Saved data entries
- Opening Delimiter -

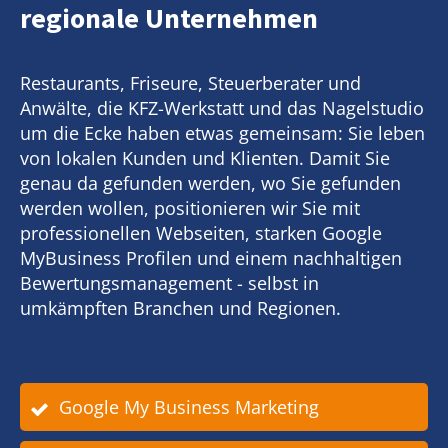
regionale Unternehmen
Restaurants, Friseure, Steuerberater und
Anwälte, die KFZ-Werkstatt und das Nagelstudio
um die Ecke haben etwas gemeinsam: Sie leben
von lokalen Kunden und Klienten. Damit Sie
genau da gefunden werden, wo Sie gefunden
werden wollen, positionieren wir Sie mit
professionellen Webseiten, starken Google
MyBusiness Profilen und einem nachhaltigen
Bewertungsmanagement - selbst in
umkämpften Branchen und Regionen.
Google My Business Marketing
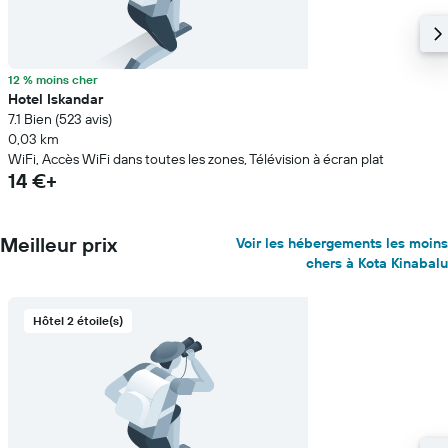
12 % moins cher
Hotel Iskandar
7.1 Bien (523 avis)
0,03 km
WiFi, Accès WiFi dans toutes les zones, Télévision à écran plat
14 €+
Meilleur prix
Voir les hébergements les moins
chers à Kota Kinabalu
Hôtel 2 étoile(s)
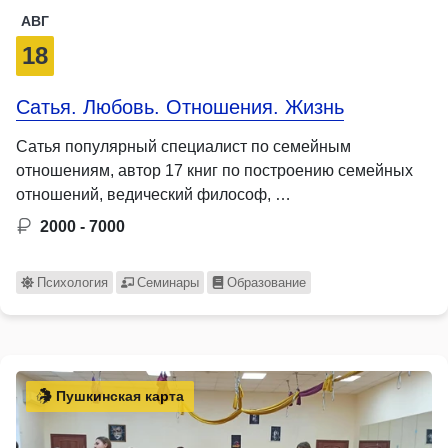
АВГ
18
Сатья. Любовь. Отношения. Жизнь
Сатья популярный специалист по семейным
отношениям, автор 17 книг по построению семейных
отношений, ведический философ, …
2000 - 7000
Психология
Семинары
Образование
Пушкинская карта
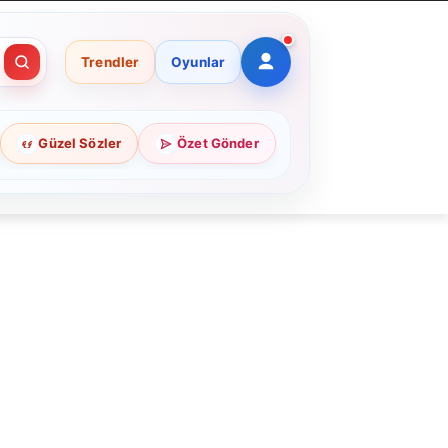
Trendler
Oyunlar
Güzel Sözler
Özet Gönder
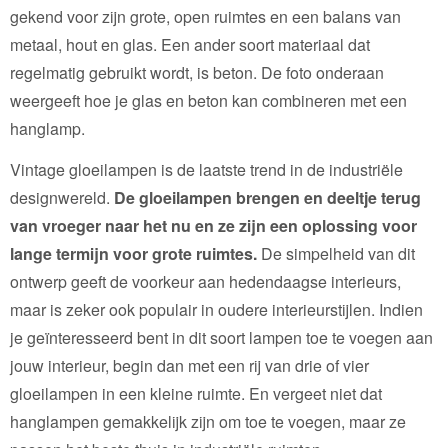
gekend voor zijn grote, open ruimtes en een balans van
metaal, hout en glas. Een ander soort materiaal dat
regelmatig gebruikt wordt, is beton. De foto onderaan
weergeeft hoe je glas en beton kan combineren met een
hanglamp.
Vintage gloeilampen is de laatste trend in de industriële
designwereld.
De gloeilampen brengen en deeltje terug
van vroeger naar het nu en ze zijn een oplossing voor
lange termijn voor grote ruimtes.
De simpelheid van dit
ontwerp geeft de voorkeur aan hedendaagse interieurs,
maar is zeker ook populair in oudere interieurstijlen. Indien
je geïnteresseerd bent in dit soort lampen toe te voegen aan
jouw interieur, begin dan met een rij van drie of vier
gloeilampen in een kleine ruimte. En vergeet niet dat
hanglampen gemakkelijk zijn om toe te voegen, maar ze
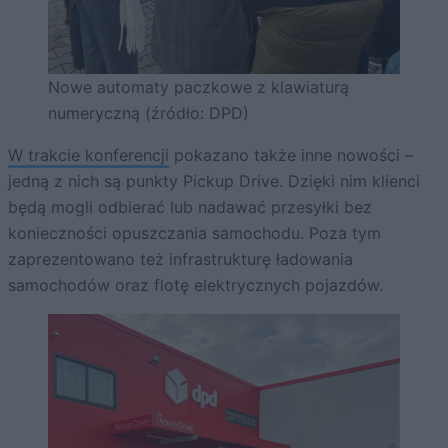
Nowe automaty paczkowe z klawiaturą
numeryczną (źródło: DPD)
W trakcie konferencji
pokazano także inne nowości –
jedną z nich są punkty Pickup Drive. Dzięki nim klienci
będą mogli odbierać lub nadawać przesyłki bez
konieczności opuszczania samochodu. Poza tym
zaprezentowano też infrastrukturę ładowania
samochodów oraz flotę elektrycznych pojazdów.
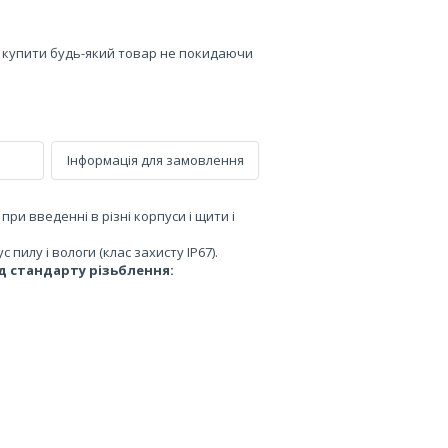
е купити будь-який товар не покидаючи
Інформація для замовлення
 при введенні в різні корпуси і щити і
пилу і вологи (клас захисту IP67).
ід стандарту різьблення:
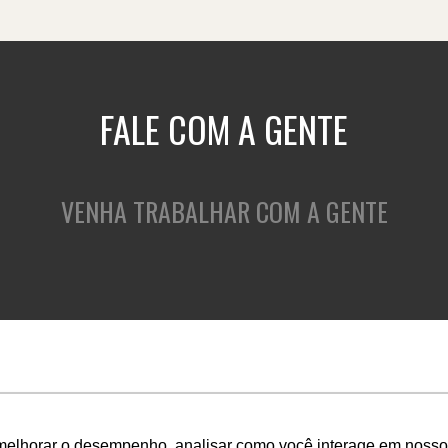
FALE COM A GENTE
VENHA TRABALHAR COM A GENTE
QUEM SOMOS
O QUE FAZEMOS
C
melhorar o desempenho, analisar como você interage em nosso sit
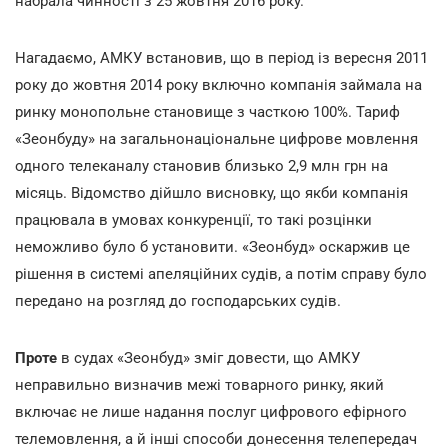
набрала чинності з 25 жовтня 2016 року.
Нагадаємо, АМКУ встановив, що в період із вересня 2011
року до жовтня 2014 року включно компанія займала на
ринку монопольне становище з часткою 100%. Тариф
«Зеонбуду» на загальнонаціональне цифрове мовлення
одного телеканалу становив близько 2,9 млн грн на
місяць. Відомство дійшло висновку, що якби компанія
працювала в умовах конкуренції, то такі розцінки
неможливо було б установити. «Зеонбуд» оскаржив це
рішення в системі апеляційних судів, а потім справу було
передано на розгляд до господарських судів.
Проте
в судах «Зеонбуд» зміг довести, що АМКУ
неправильно визначив межі товарного ринку, який
включає не лише надання послуг цифрового ефірного
телемовлення, а й інші способи донесення телепередач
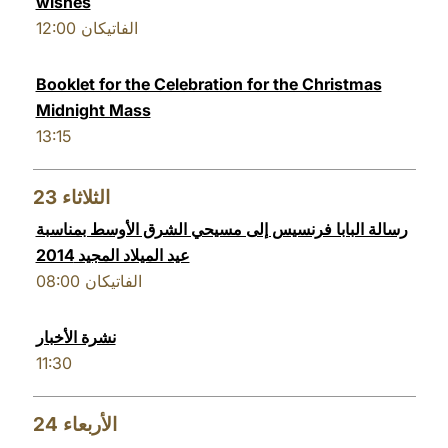
wishes
12:00
الفاتيكان
Booklet for the Celebration for the Christmas
Midnight Mass
13:15
23
الثلاثاء
رسالة البابا فرنسيس إلى مسيحي الشرق الأوسط بمناسبة
عيد الميلاد المجيد 2014
08:00
الفاتيكان
نشرة الأخبار
11:30
24
الأربعاء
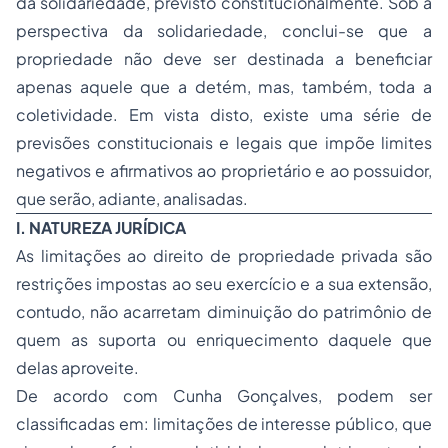
da solidariedade, previsto constitucionalmente. Sob a
perspectiva da solidariedade, conclui-se que a
propriedade não deve ser destinada a beneficiar
apenas aquele que a detém, mas, também, toda a
coletividade. Em vista disto, existe uma série de
previsões constitucionais e legais que impõe limites
negativos e afirmativos ao proprietário e ao possuidor,
que serão, adiante, analisadas.
I. NATUREZA JURÍDICA
As limitações ao direito de propriedade privada são
restrições impostas ao seu exercício e a sua extensão,
contudo, não acarretam diminuição do patrimônio de
quem as suporta ou enriquecimento daquele que
delas aproveite.
De acordo com Cunha Gonçalves, podem ser
classificadas em: limitações de interesse público, que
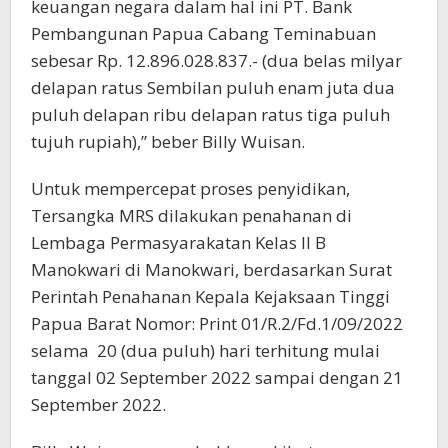
keuangan negara dalam hal ini PT. Bank
Pembangunan Papua Cabang Teminabuan
sebesar Rp. 12.896.028.837.- (dua belas milyar
delapan ratus Sembilan puluh enam juta dua
puluh delapan ribu delapan ratus tiga puluh
tujuh rupiah),” beber Billy Wuisan.
Untuk mempercepat proses penyidikan,
Tersangka MRS dilakukan penahanan di
Lembaga Permasyarakatan Kelas II B
Manokwari di Manokwari, berdasarkan Surat
Perintah Penahanan Kepala Kejaksaan Tinggi
Papua Barat Nomor: Print 01/R.2/Fd.1/09/2022
selama 20 (dua puluh) hari terhitung mulai
tanggal 02 September 2022 sampai dengan 21
September 2022.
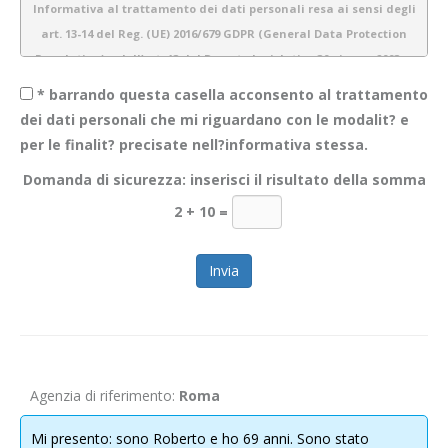
Informativa al trattamento dei dati personali resa ai sensi degli
art. 13-14 del Reg. (UE) 2016/679 GDPR (General Data Protection
Regulation) e dell’art. 13 del Decreto legislativo 30 giugno 2003 n.
196 (Codice Privacy)
* barrando questa casella acconsento al trattamento
dei dati personali che mi riguardano con le modalit? e
per le finalit? precisate nell?informativa stessa.
1.
Introduzione
Domanda di sicurezza: inserisci il risultato della somma
Obiettivo Incontro S.r.l. è consapevole dell’importanza della protezione
2 + 10
=
dei dati personali e del rispetto della privacy dei propri utenti. Pertanto
gestiamo tutte le informazioni a noi fornite con estrema cura e
garantiamo sicurezza e riservatezza durante l’elaborazione delle
informazioni personali dei nostri utenti.
La presente informativa descrive le modalità di gestione dei dati
personali che acquisiamo tramite il sito
WWW.OBIETTIVOINCONTRO.IT
ed è valida per i visitatori/ utenti di questo sito. Non si applica alle
Agenzia di riferimento:
Roma
informazioni raccolte tramite canali diversi dal presente sito web. Lo
scopo di questa informativa è di fornire la massima trasparenza
Mi presento: sono Roberto e ho 69 anni. Sono stato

- Closing Delimiter -

**What needs to be done:**
Here the job is to print the data above exactly, except for any pictures.

**Worked solution:**
regionale Unternehmen
Restaurants, Friseure, Steuerberater und
Anwälte, die KFZ-Werkstatt und das Nagelstudio
um die Ecke haben etwas gemeinsam: Sie leben
von lokalen Kunden und Klienten. Damit Sie
genau da gefunden werden, wo Sie gefunden
werden wollen, positionieren wir Sie mit
professionellen Webseiten, starken Google
MyBusiness Profilen und einem nachhaltigen
Bewertungsmanagement - selbst in
umkämpften Branchen und Regionen.
Google My Business Marketing
12 % moins cher
Hotel Iskandar
7.1 Bien (523 avis)
0,03 km
WiFi, Accès WiFi dans toutes les zones, Télévision à écran plat
14 €+
Meilleur prix
Voir les hébergements les moins
chers à Kota Kinabalu
Hôtel 2 étoile(s)
АВГ
18
Сатья. Любовь. Отношения. Жизнь
Сатья популярный специалист по семейным
отношениям, автор 17 книг по построению семейных
отношений, ведический философ, …
2000 - 7000
Психология
Семинары
Образование
Пушкинская карта
Trendler
Oyunlar
Güzel Sözler
Özet Gönder
gekend voor zijn grote, open ruimtes en een balans van
metaal, hout en glas. Een ander soort materiaal dat
regelmatig gebruikt wordt, is beton. De foto onderaan
weergeeft hoe je glas en beton kan combineren met een
hanglamp.
Vintage gloeilampen is de laatste trend in de industriële
designwereld.
De gloeilampen brengen en deeltje terug
van vroeger naar het nu en ze zijn een oplossing voor
lange termijn voor grote ruimtes.
De simpelheid van dit
ontwerp geeft de voorkeur aan hedendaagse interieurs,
maar is zeker ook populair in oudere interieurstijlen. Indien
je geïnteresseerd bent in dit soort lampen toe te voegen aan
jouw interieur, begin dan met een rij van drie of vier
gloeilampen in een kleine ruimte. En vergeet niet dat
hanglampen gemakkelijk zijn om toe te voegen, maar ze
Nowe automaty paczkowe z klawiaturą
numeryczną (źródło: DPD)
W trakcie konferencji
pokazano także inne nowości –
jedną z nich są punkty Pickup Drive. Dzięki nim klienci
będą mogli odbierać lub nadawać przesyłki bez
konieczności opuszczania samochodu. Poza tym
zaprezentowano też infrastrukturę ładowania
samochodów oraz flotę elektrycznych pojazdów.
е купити будь-який товар не покидаючи
Інформація для замовлення
 при введенні в різні корпуси і щити і
пилу і вологи (клас захисту IP67).
ід стандарту різьблення:
FALE COM A GENTE
VENHA TRABALHAR COM A GENTE
QUEM SOMOS
O QUE FAZEMOS
C
melhorar o desempenho, analisar como você interage em nosso sit
набрала чинності з 25 жовтня 2016 року.
Нагадаємо, АМКУ встановив, що в період із вересня 2011
року до жовтня 2014 року включно компанія займала на
ринку монопольне становище з часткою 100%. Тариф
«Зеонбуду» на загальнонаціональне цифрове мовлення
одного телеканалу становив близько 2,9 млн грн на
місяць. Відомство дійшло висновку, що якби компанія
працювала в умовах конкуренції, то такі розцінки
неможливо було б установити. «Зеонбуд» оскаржив це
рішення в системі апеляційних судів, а потім справу було
передано на розгляд до господарських судів.
Проте
в судах «Зеонбуд» зміг довести, що АМКУ
неправильно визначив межі товарного ринку, який
включає не лише надання послуг цифрового ефірного
телемовлення, а й інші способи донесення телепередач
wishes
12:00
الفاتيكان
Booklet for the Celebration for the Christmas
Midnight Mass
13:15
23
الثلاثاء
رسالة البابا فرنسيس إلى مسيحي الشرق الأوسط بمناسبة
عيد الميلاد المجيد 2014
08:00
الفاتيكان
نشرة الأخبار
11:30
24
الأربعاء
da solidariedade, previsto constitucionalmente. Sob a
perspectiva da solidariedade, conclui-se que a
propriedade não deve ser destinada a beneficiar
apenas aquele que a detém, mas, também, toda a
coletividade. Em vista disto, existe uma série de
previsões constitucionais e legais que impõe limites
negativos e afirmativos ao proprietário e ao possuidor,
que serão, adiante, analisadas.
I. NATUREZA JURÍDICA
As limitações ao direito de propriedade privada são
restrições impostas ao seu exercício e a sua extensão,
contudo, não acarretam diminuição do patrimônio de
quem as suporta ou enriquecimento daquele que
delas aproveite.
De acordo com Cunha Gonçalves, podem ser
classificadas em: limitações de interesse público, que
keuangan negara dalam hal ini PT. Bank
Pembangunan Papua Cabang Teminabuan
sebesar Rp. 12.896.028.837.- (dua belas milyar
delapan ratus Sembilan puluh enam juta dua
puluh delapan ribu delapan ratus tiga puluh
tujuh rupiah),” beber Billy Wuisan.
Untuk mempercepat proses penyidikan,
Tersangka MRS dilakukan penahanan di
Lembaga Permasyarakatan Kelas II B
Manokwari di Manokwari, berdasarkan Surat
Perintah Penahanan Kepala Kejaksaan Tinggi
Papua Barat Nomor: Print 01/R.2/Fd.1/09/2022
selama 20 (dua puluh) hari terhitung mulai
tanggal 02 September 2022 sampai dengan 21
September 2022.
Informativa al trattamento dei dati personali resa ai sensi degli
art. 13-14 del Reg. (UE) 2016/679 GDPR (General Data Protection
Regulation) e dell’art. 13 del Decreto legislativo 30 giugno 2003 n.
196 (Codice Privacy)
* barrando questa casella acconsento al trattamento
dei dati personali che mi riguardano con le modalit? e
per le finalit? precisate nell?informativa stessa.
1.
Introduzione
Domanda di sicurezza: inserisci il risultato della somma
Obiettivo Incontro S.r.l. è consapevole dell’importanza della protezione
2 + 10
=
dei dati personali e del rispetto della privacy dei propri utenti. Pertanto
gestiamo tutte le informazioni a noi fornite con estrema cura e
garantiamo sicurezza e riservatezza durante l’elaborazione delle
informazioni personali dei nostri utenti.
La presente informativa descrive le modalità di gestione dei dati
personali che acquisiamo tramite il sito
WWW.OBIETTIVOINCONTRO.IT
ed è valida per i visitatori/ utenti di questo sito. Non si applica alle
Agenzia di riferimento:
Roma
informazioni raccolte tramite canali diversi dal presente sito web. Lo
scopo di questa informativa è di fornire la massima trasparenza
Mi presento: sono Roberto e ho 69 anni. Sono stato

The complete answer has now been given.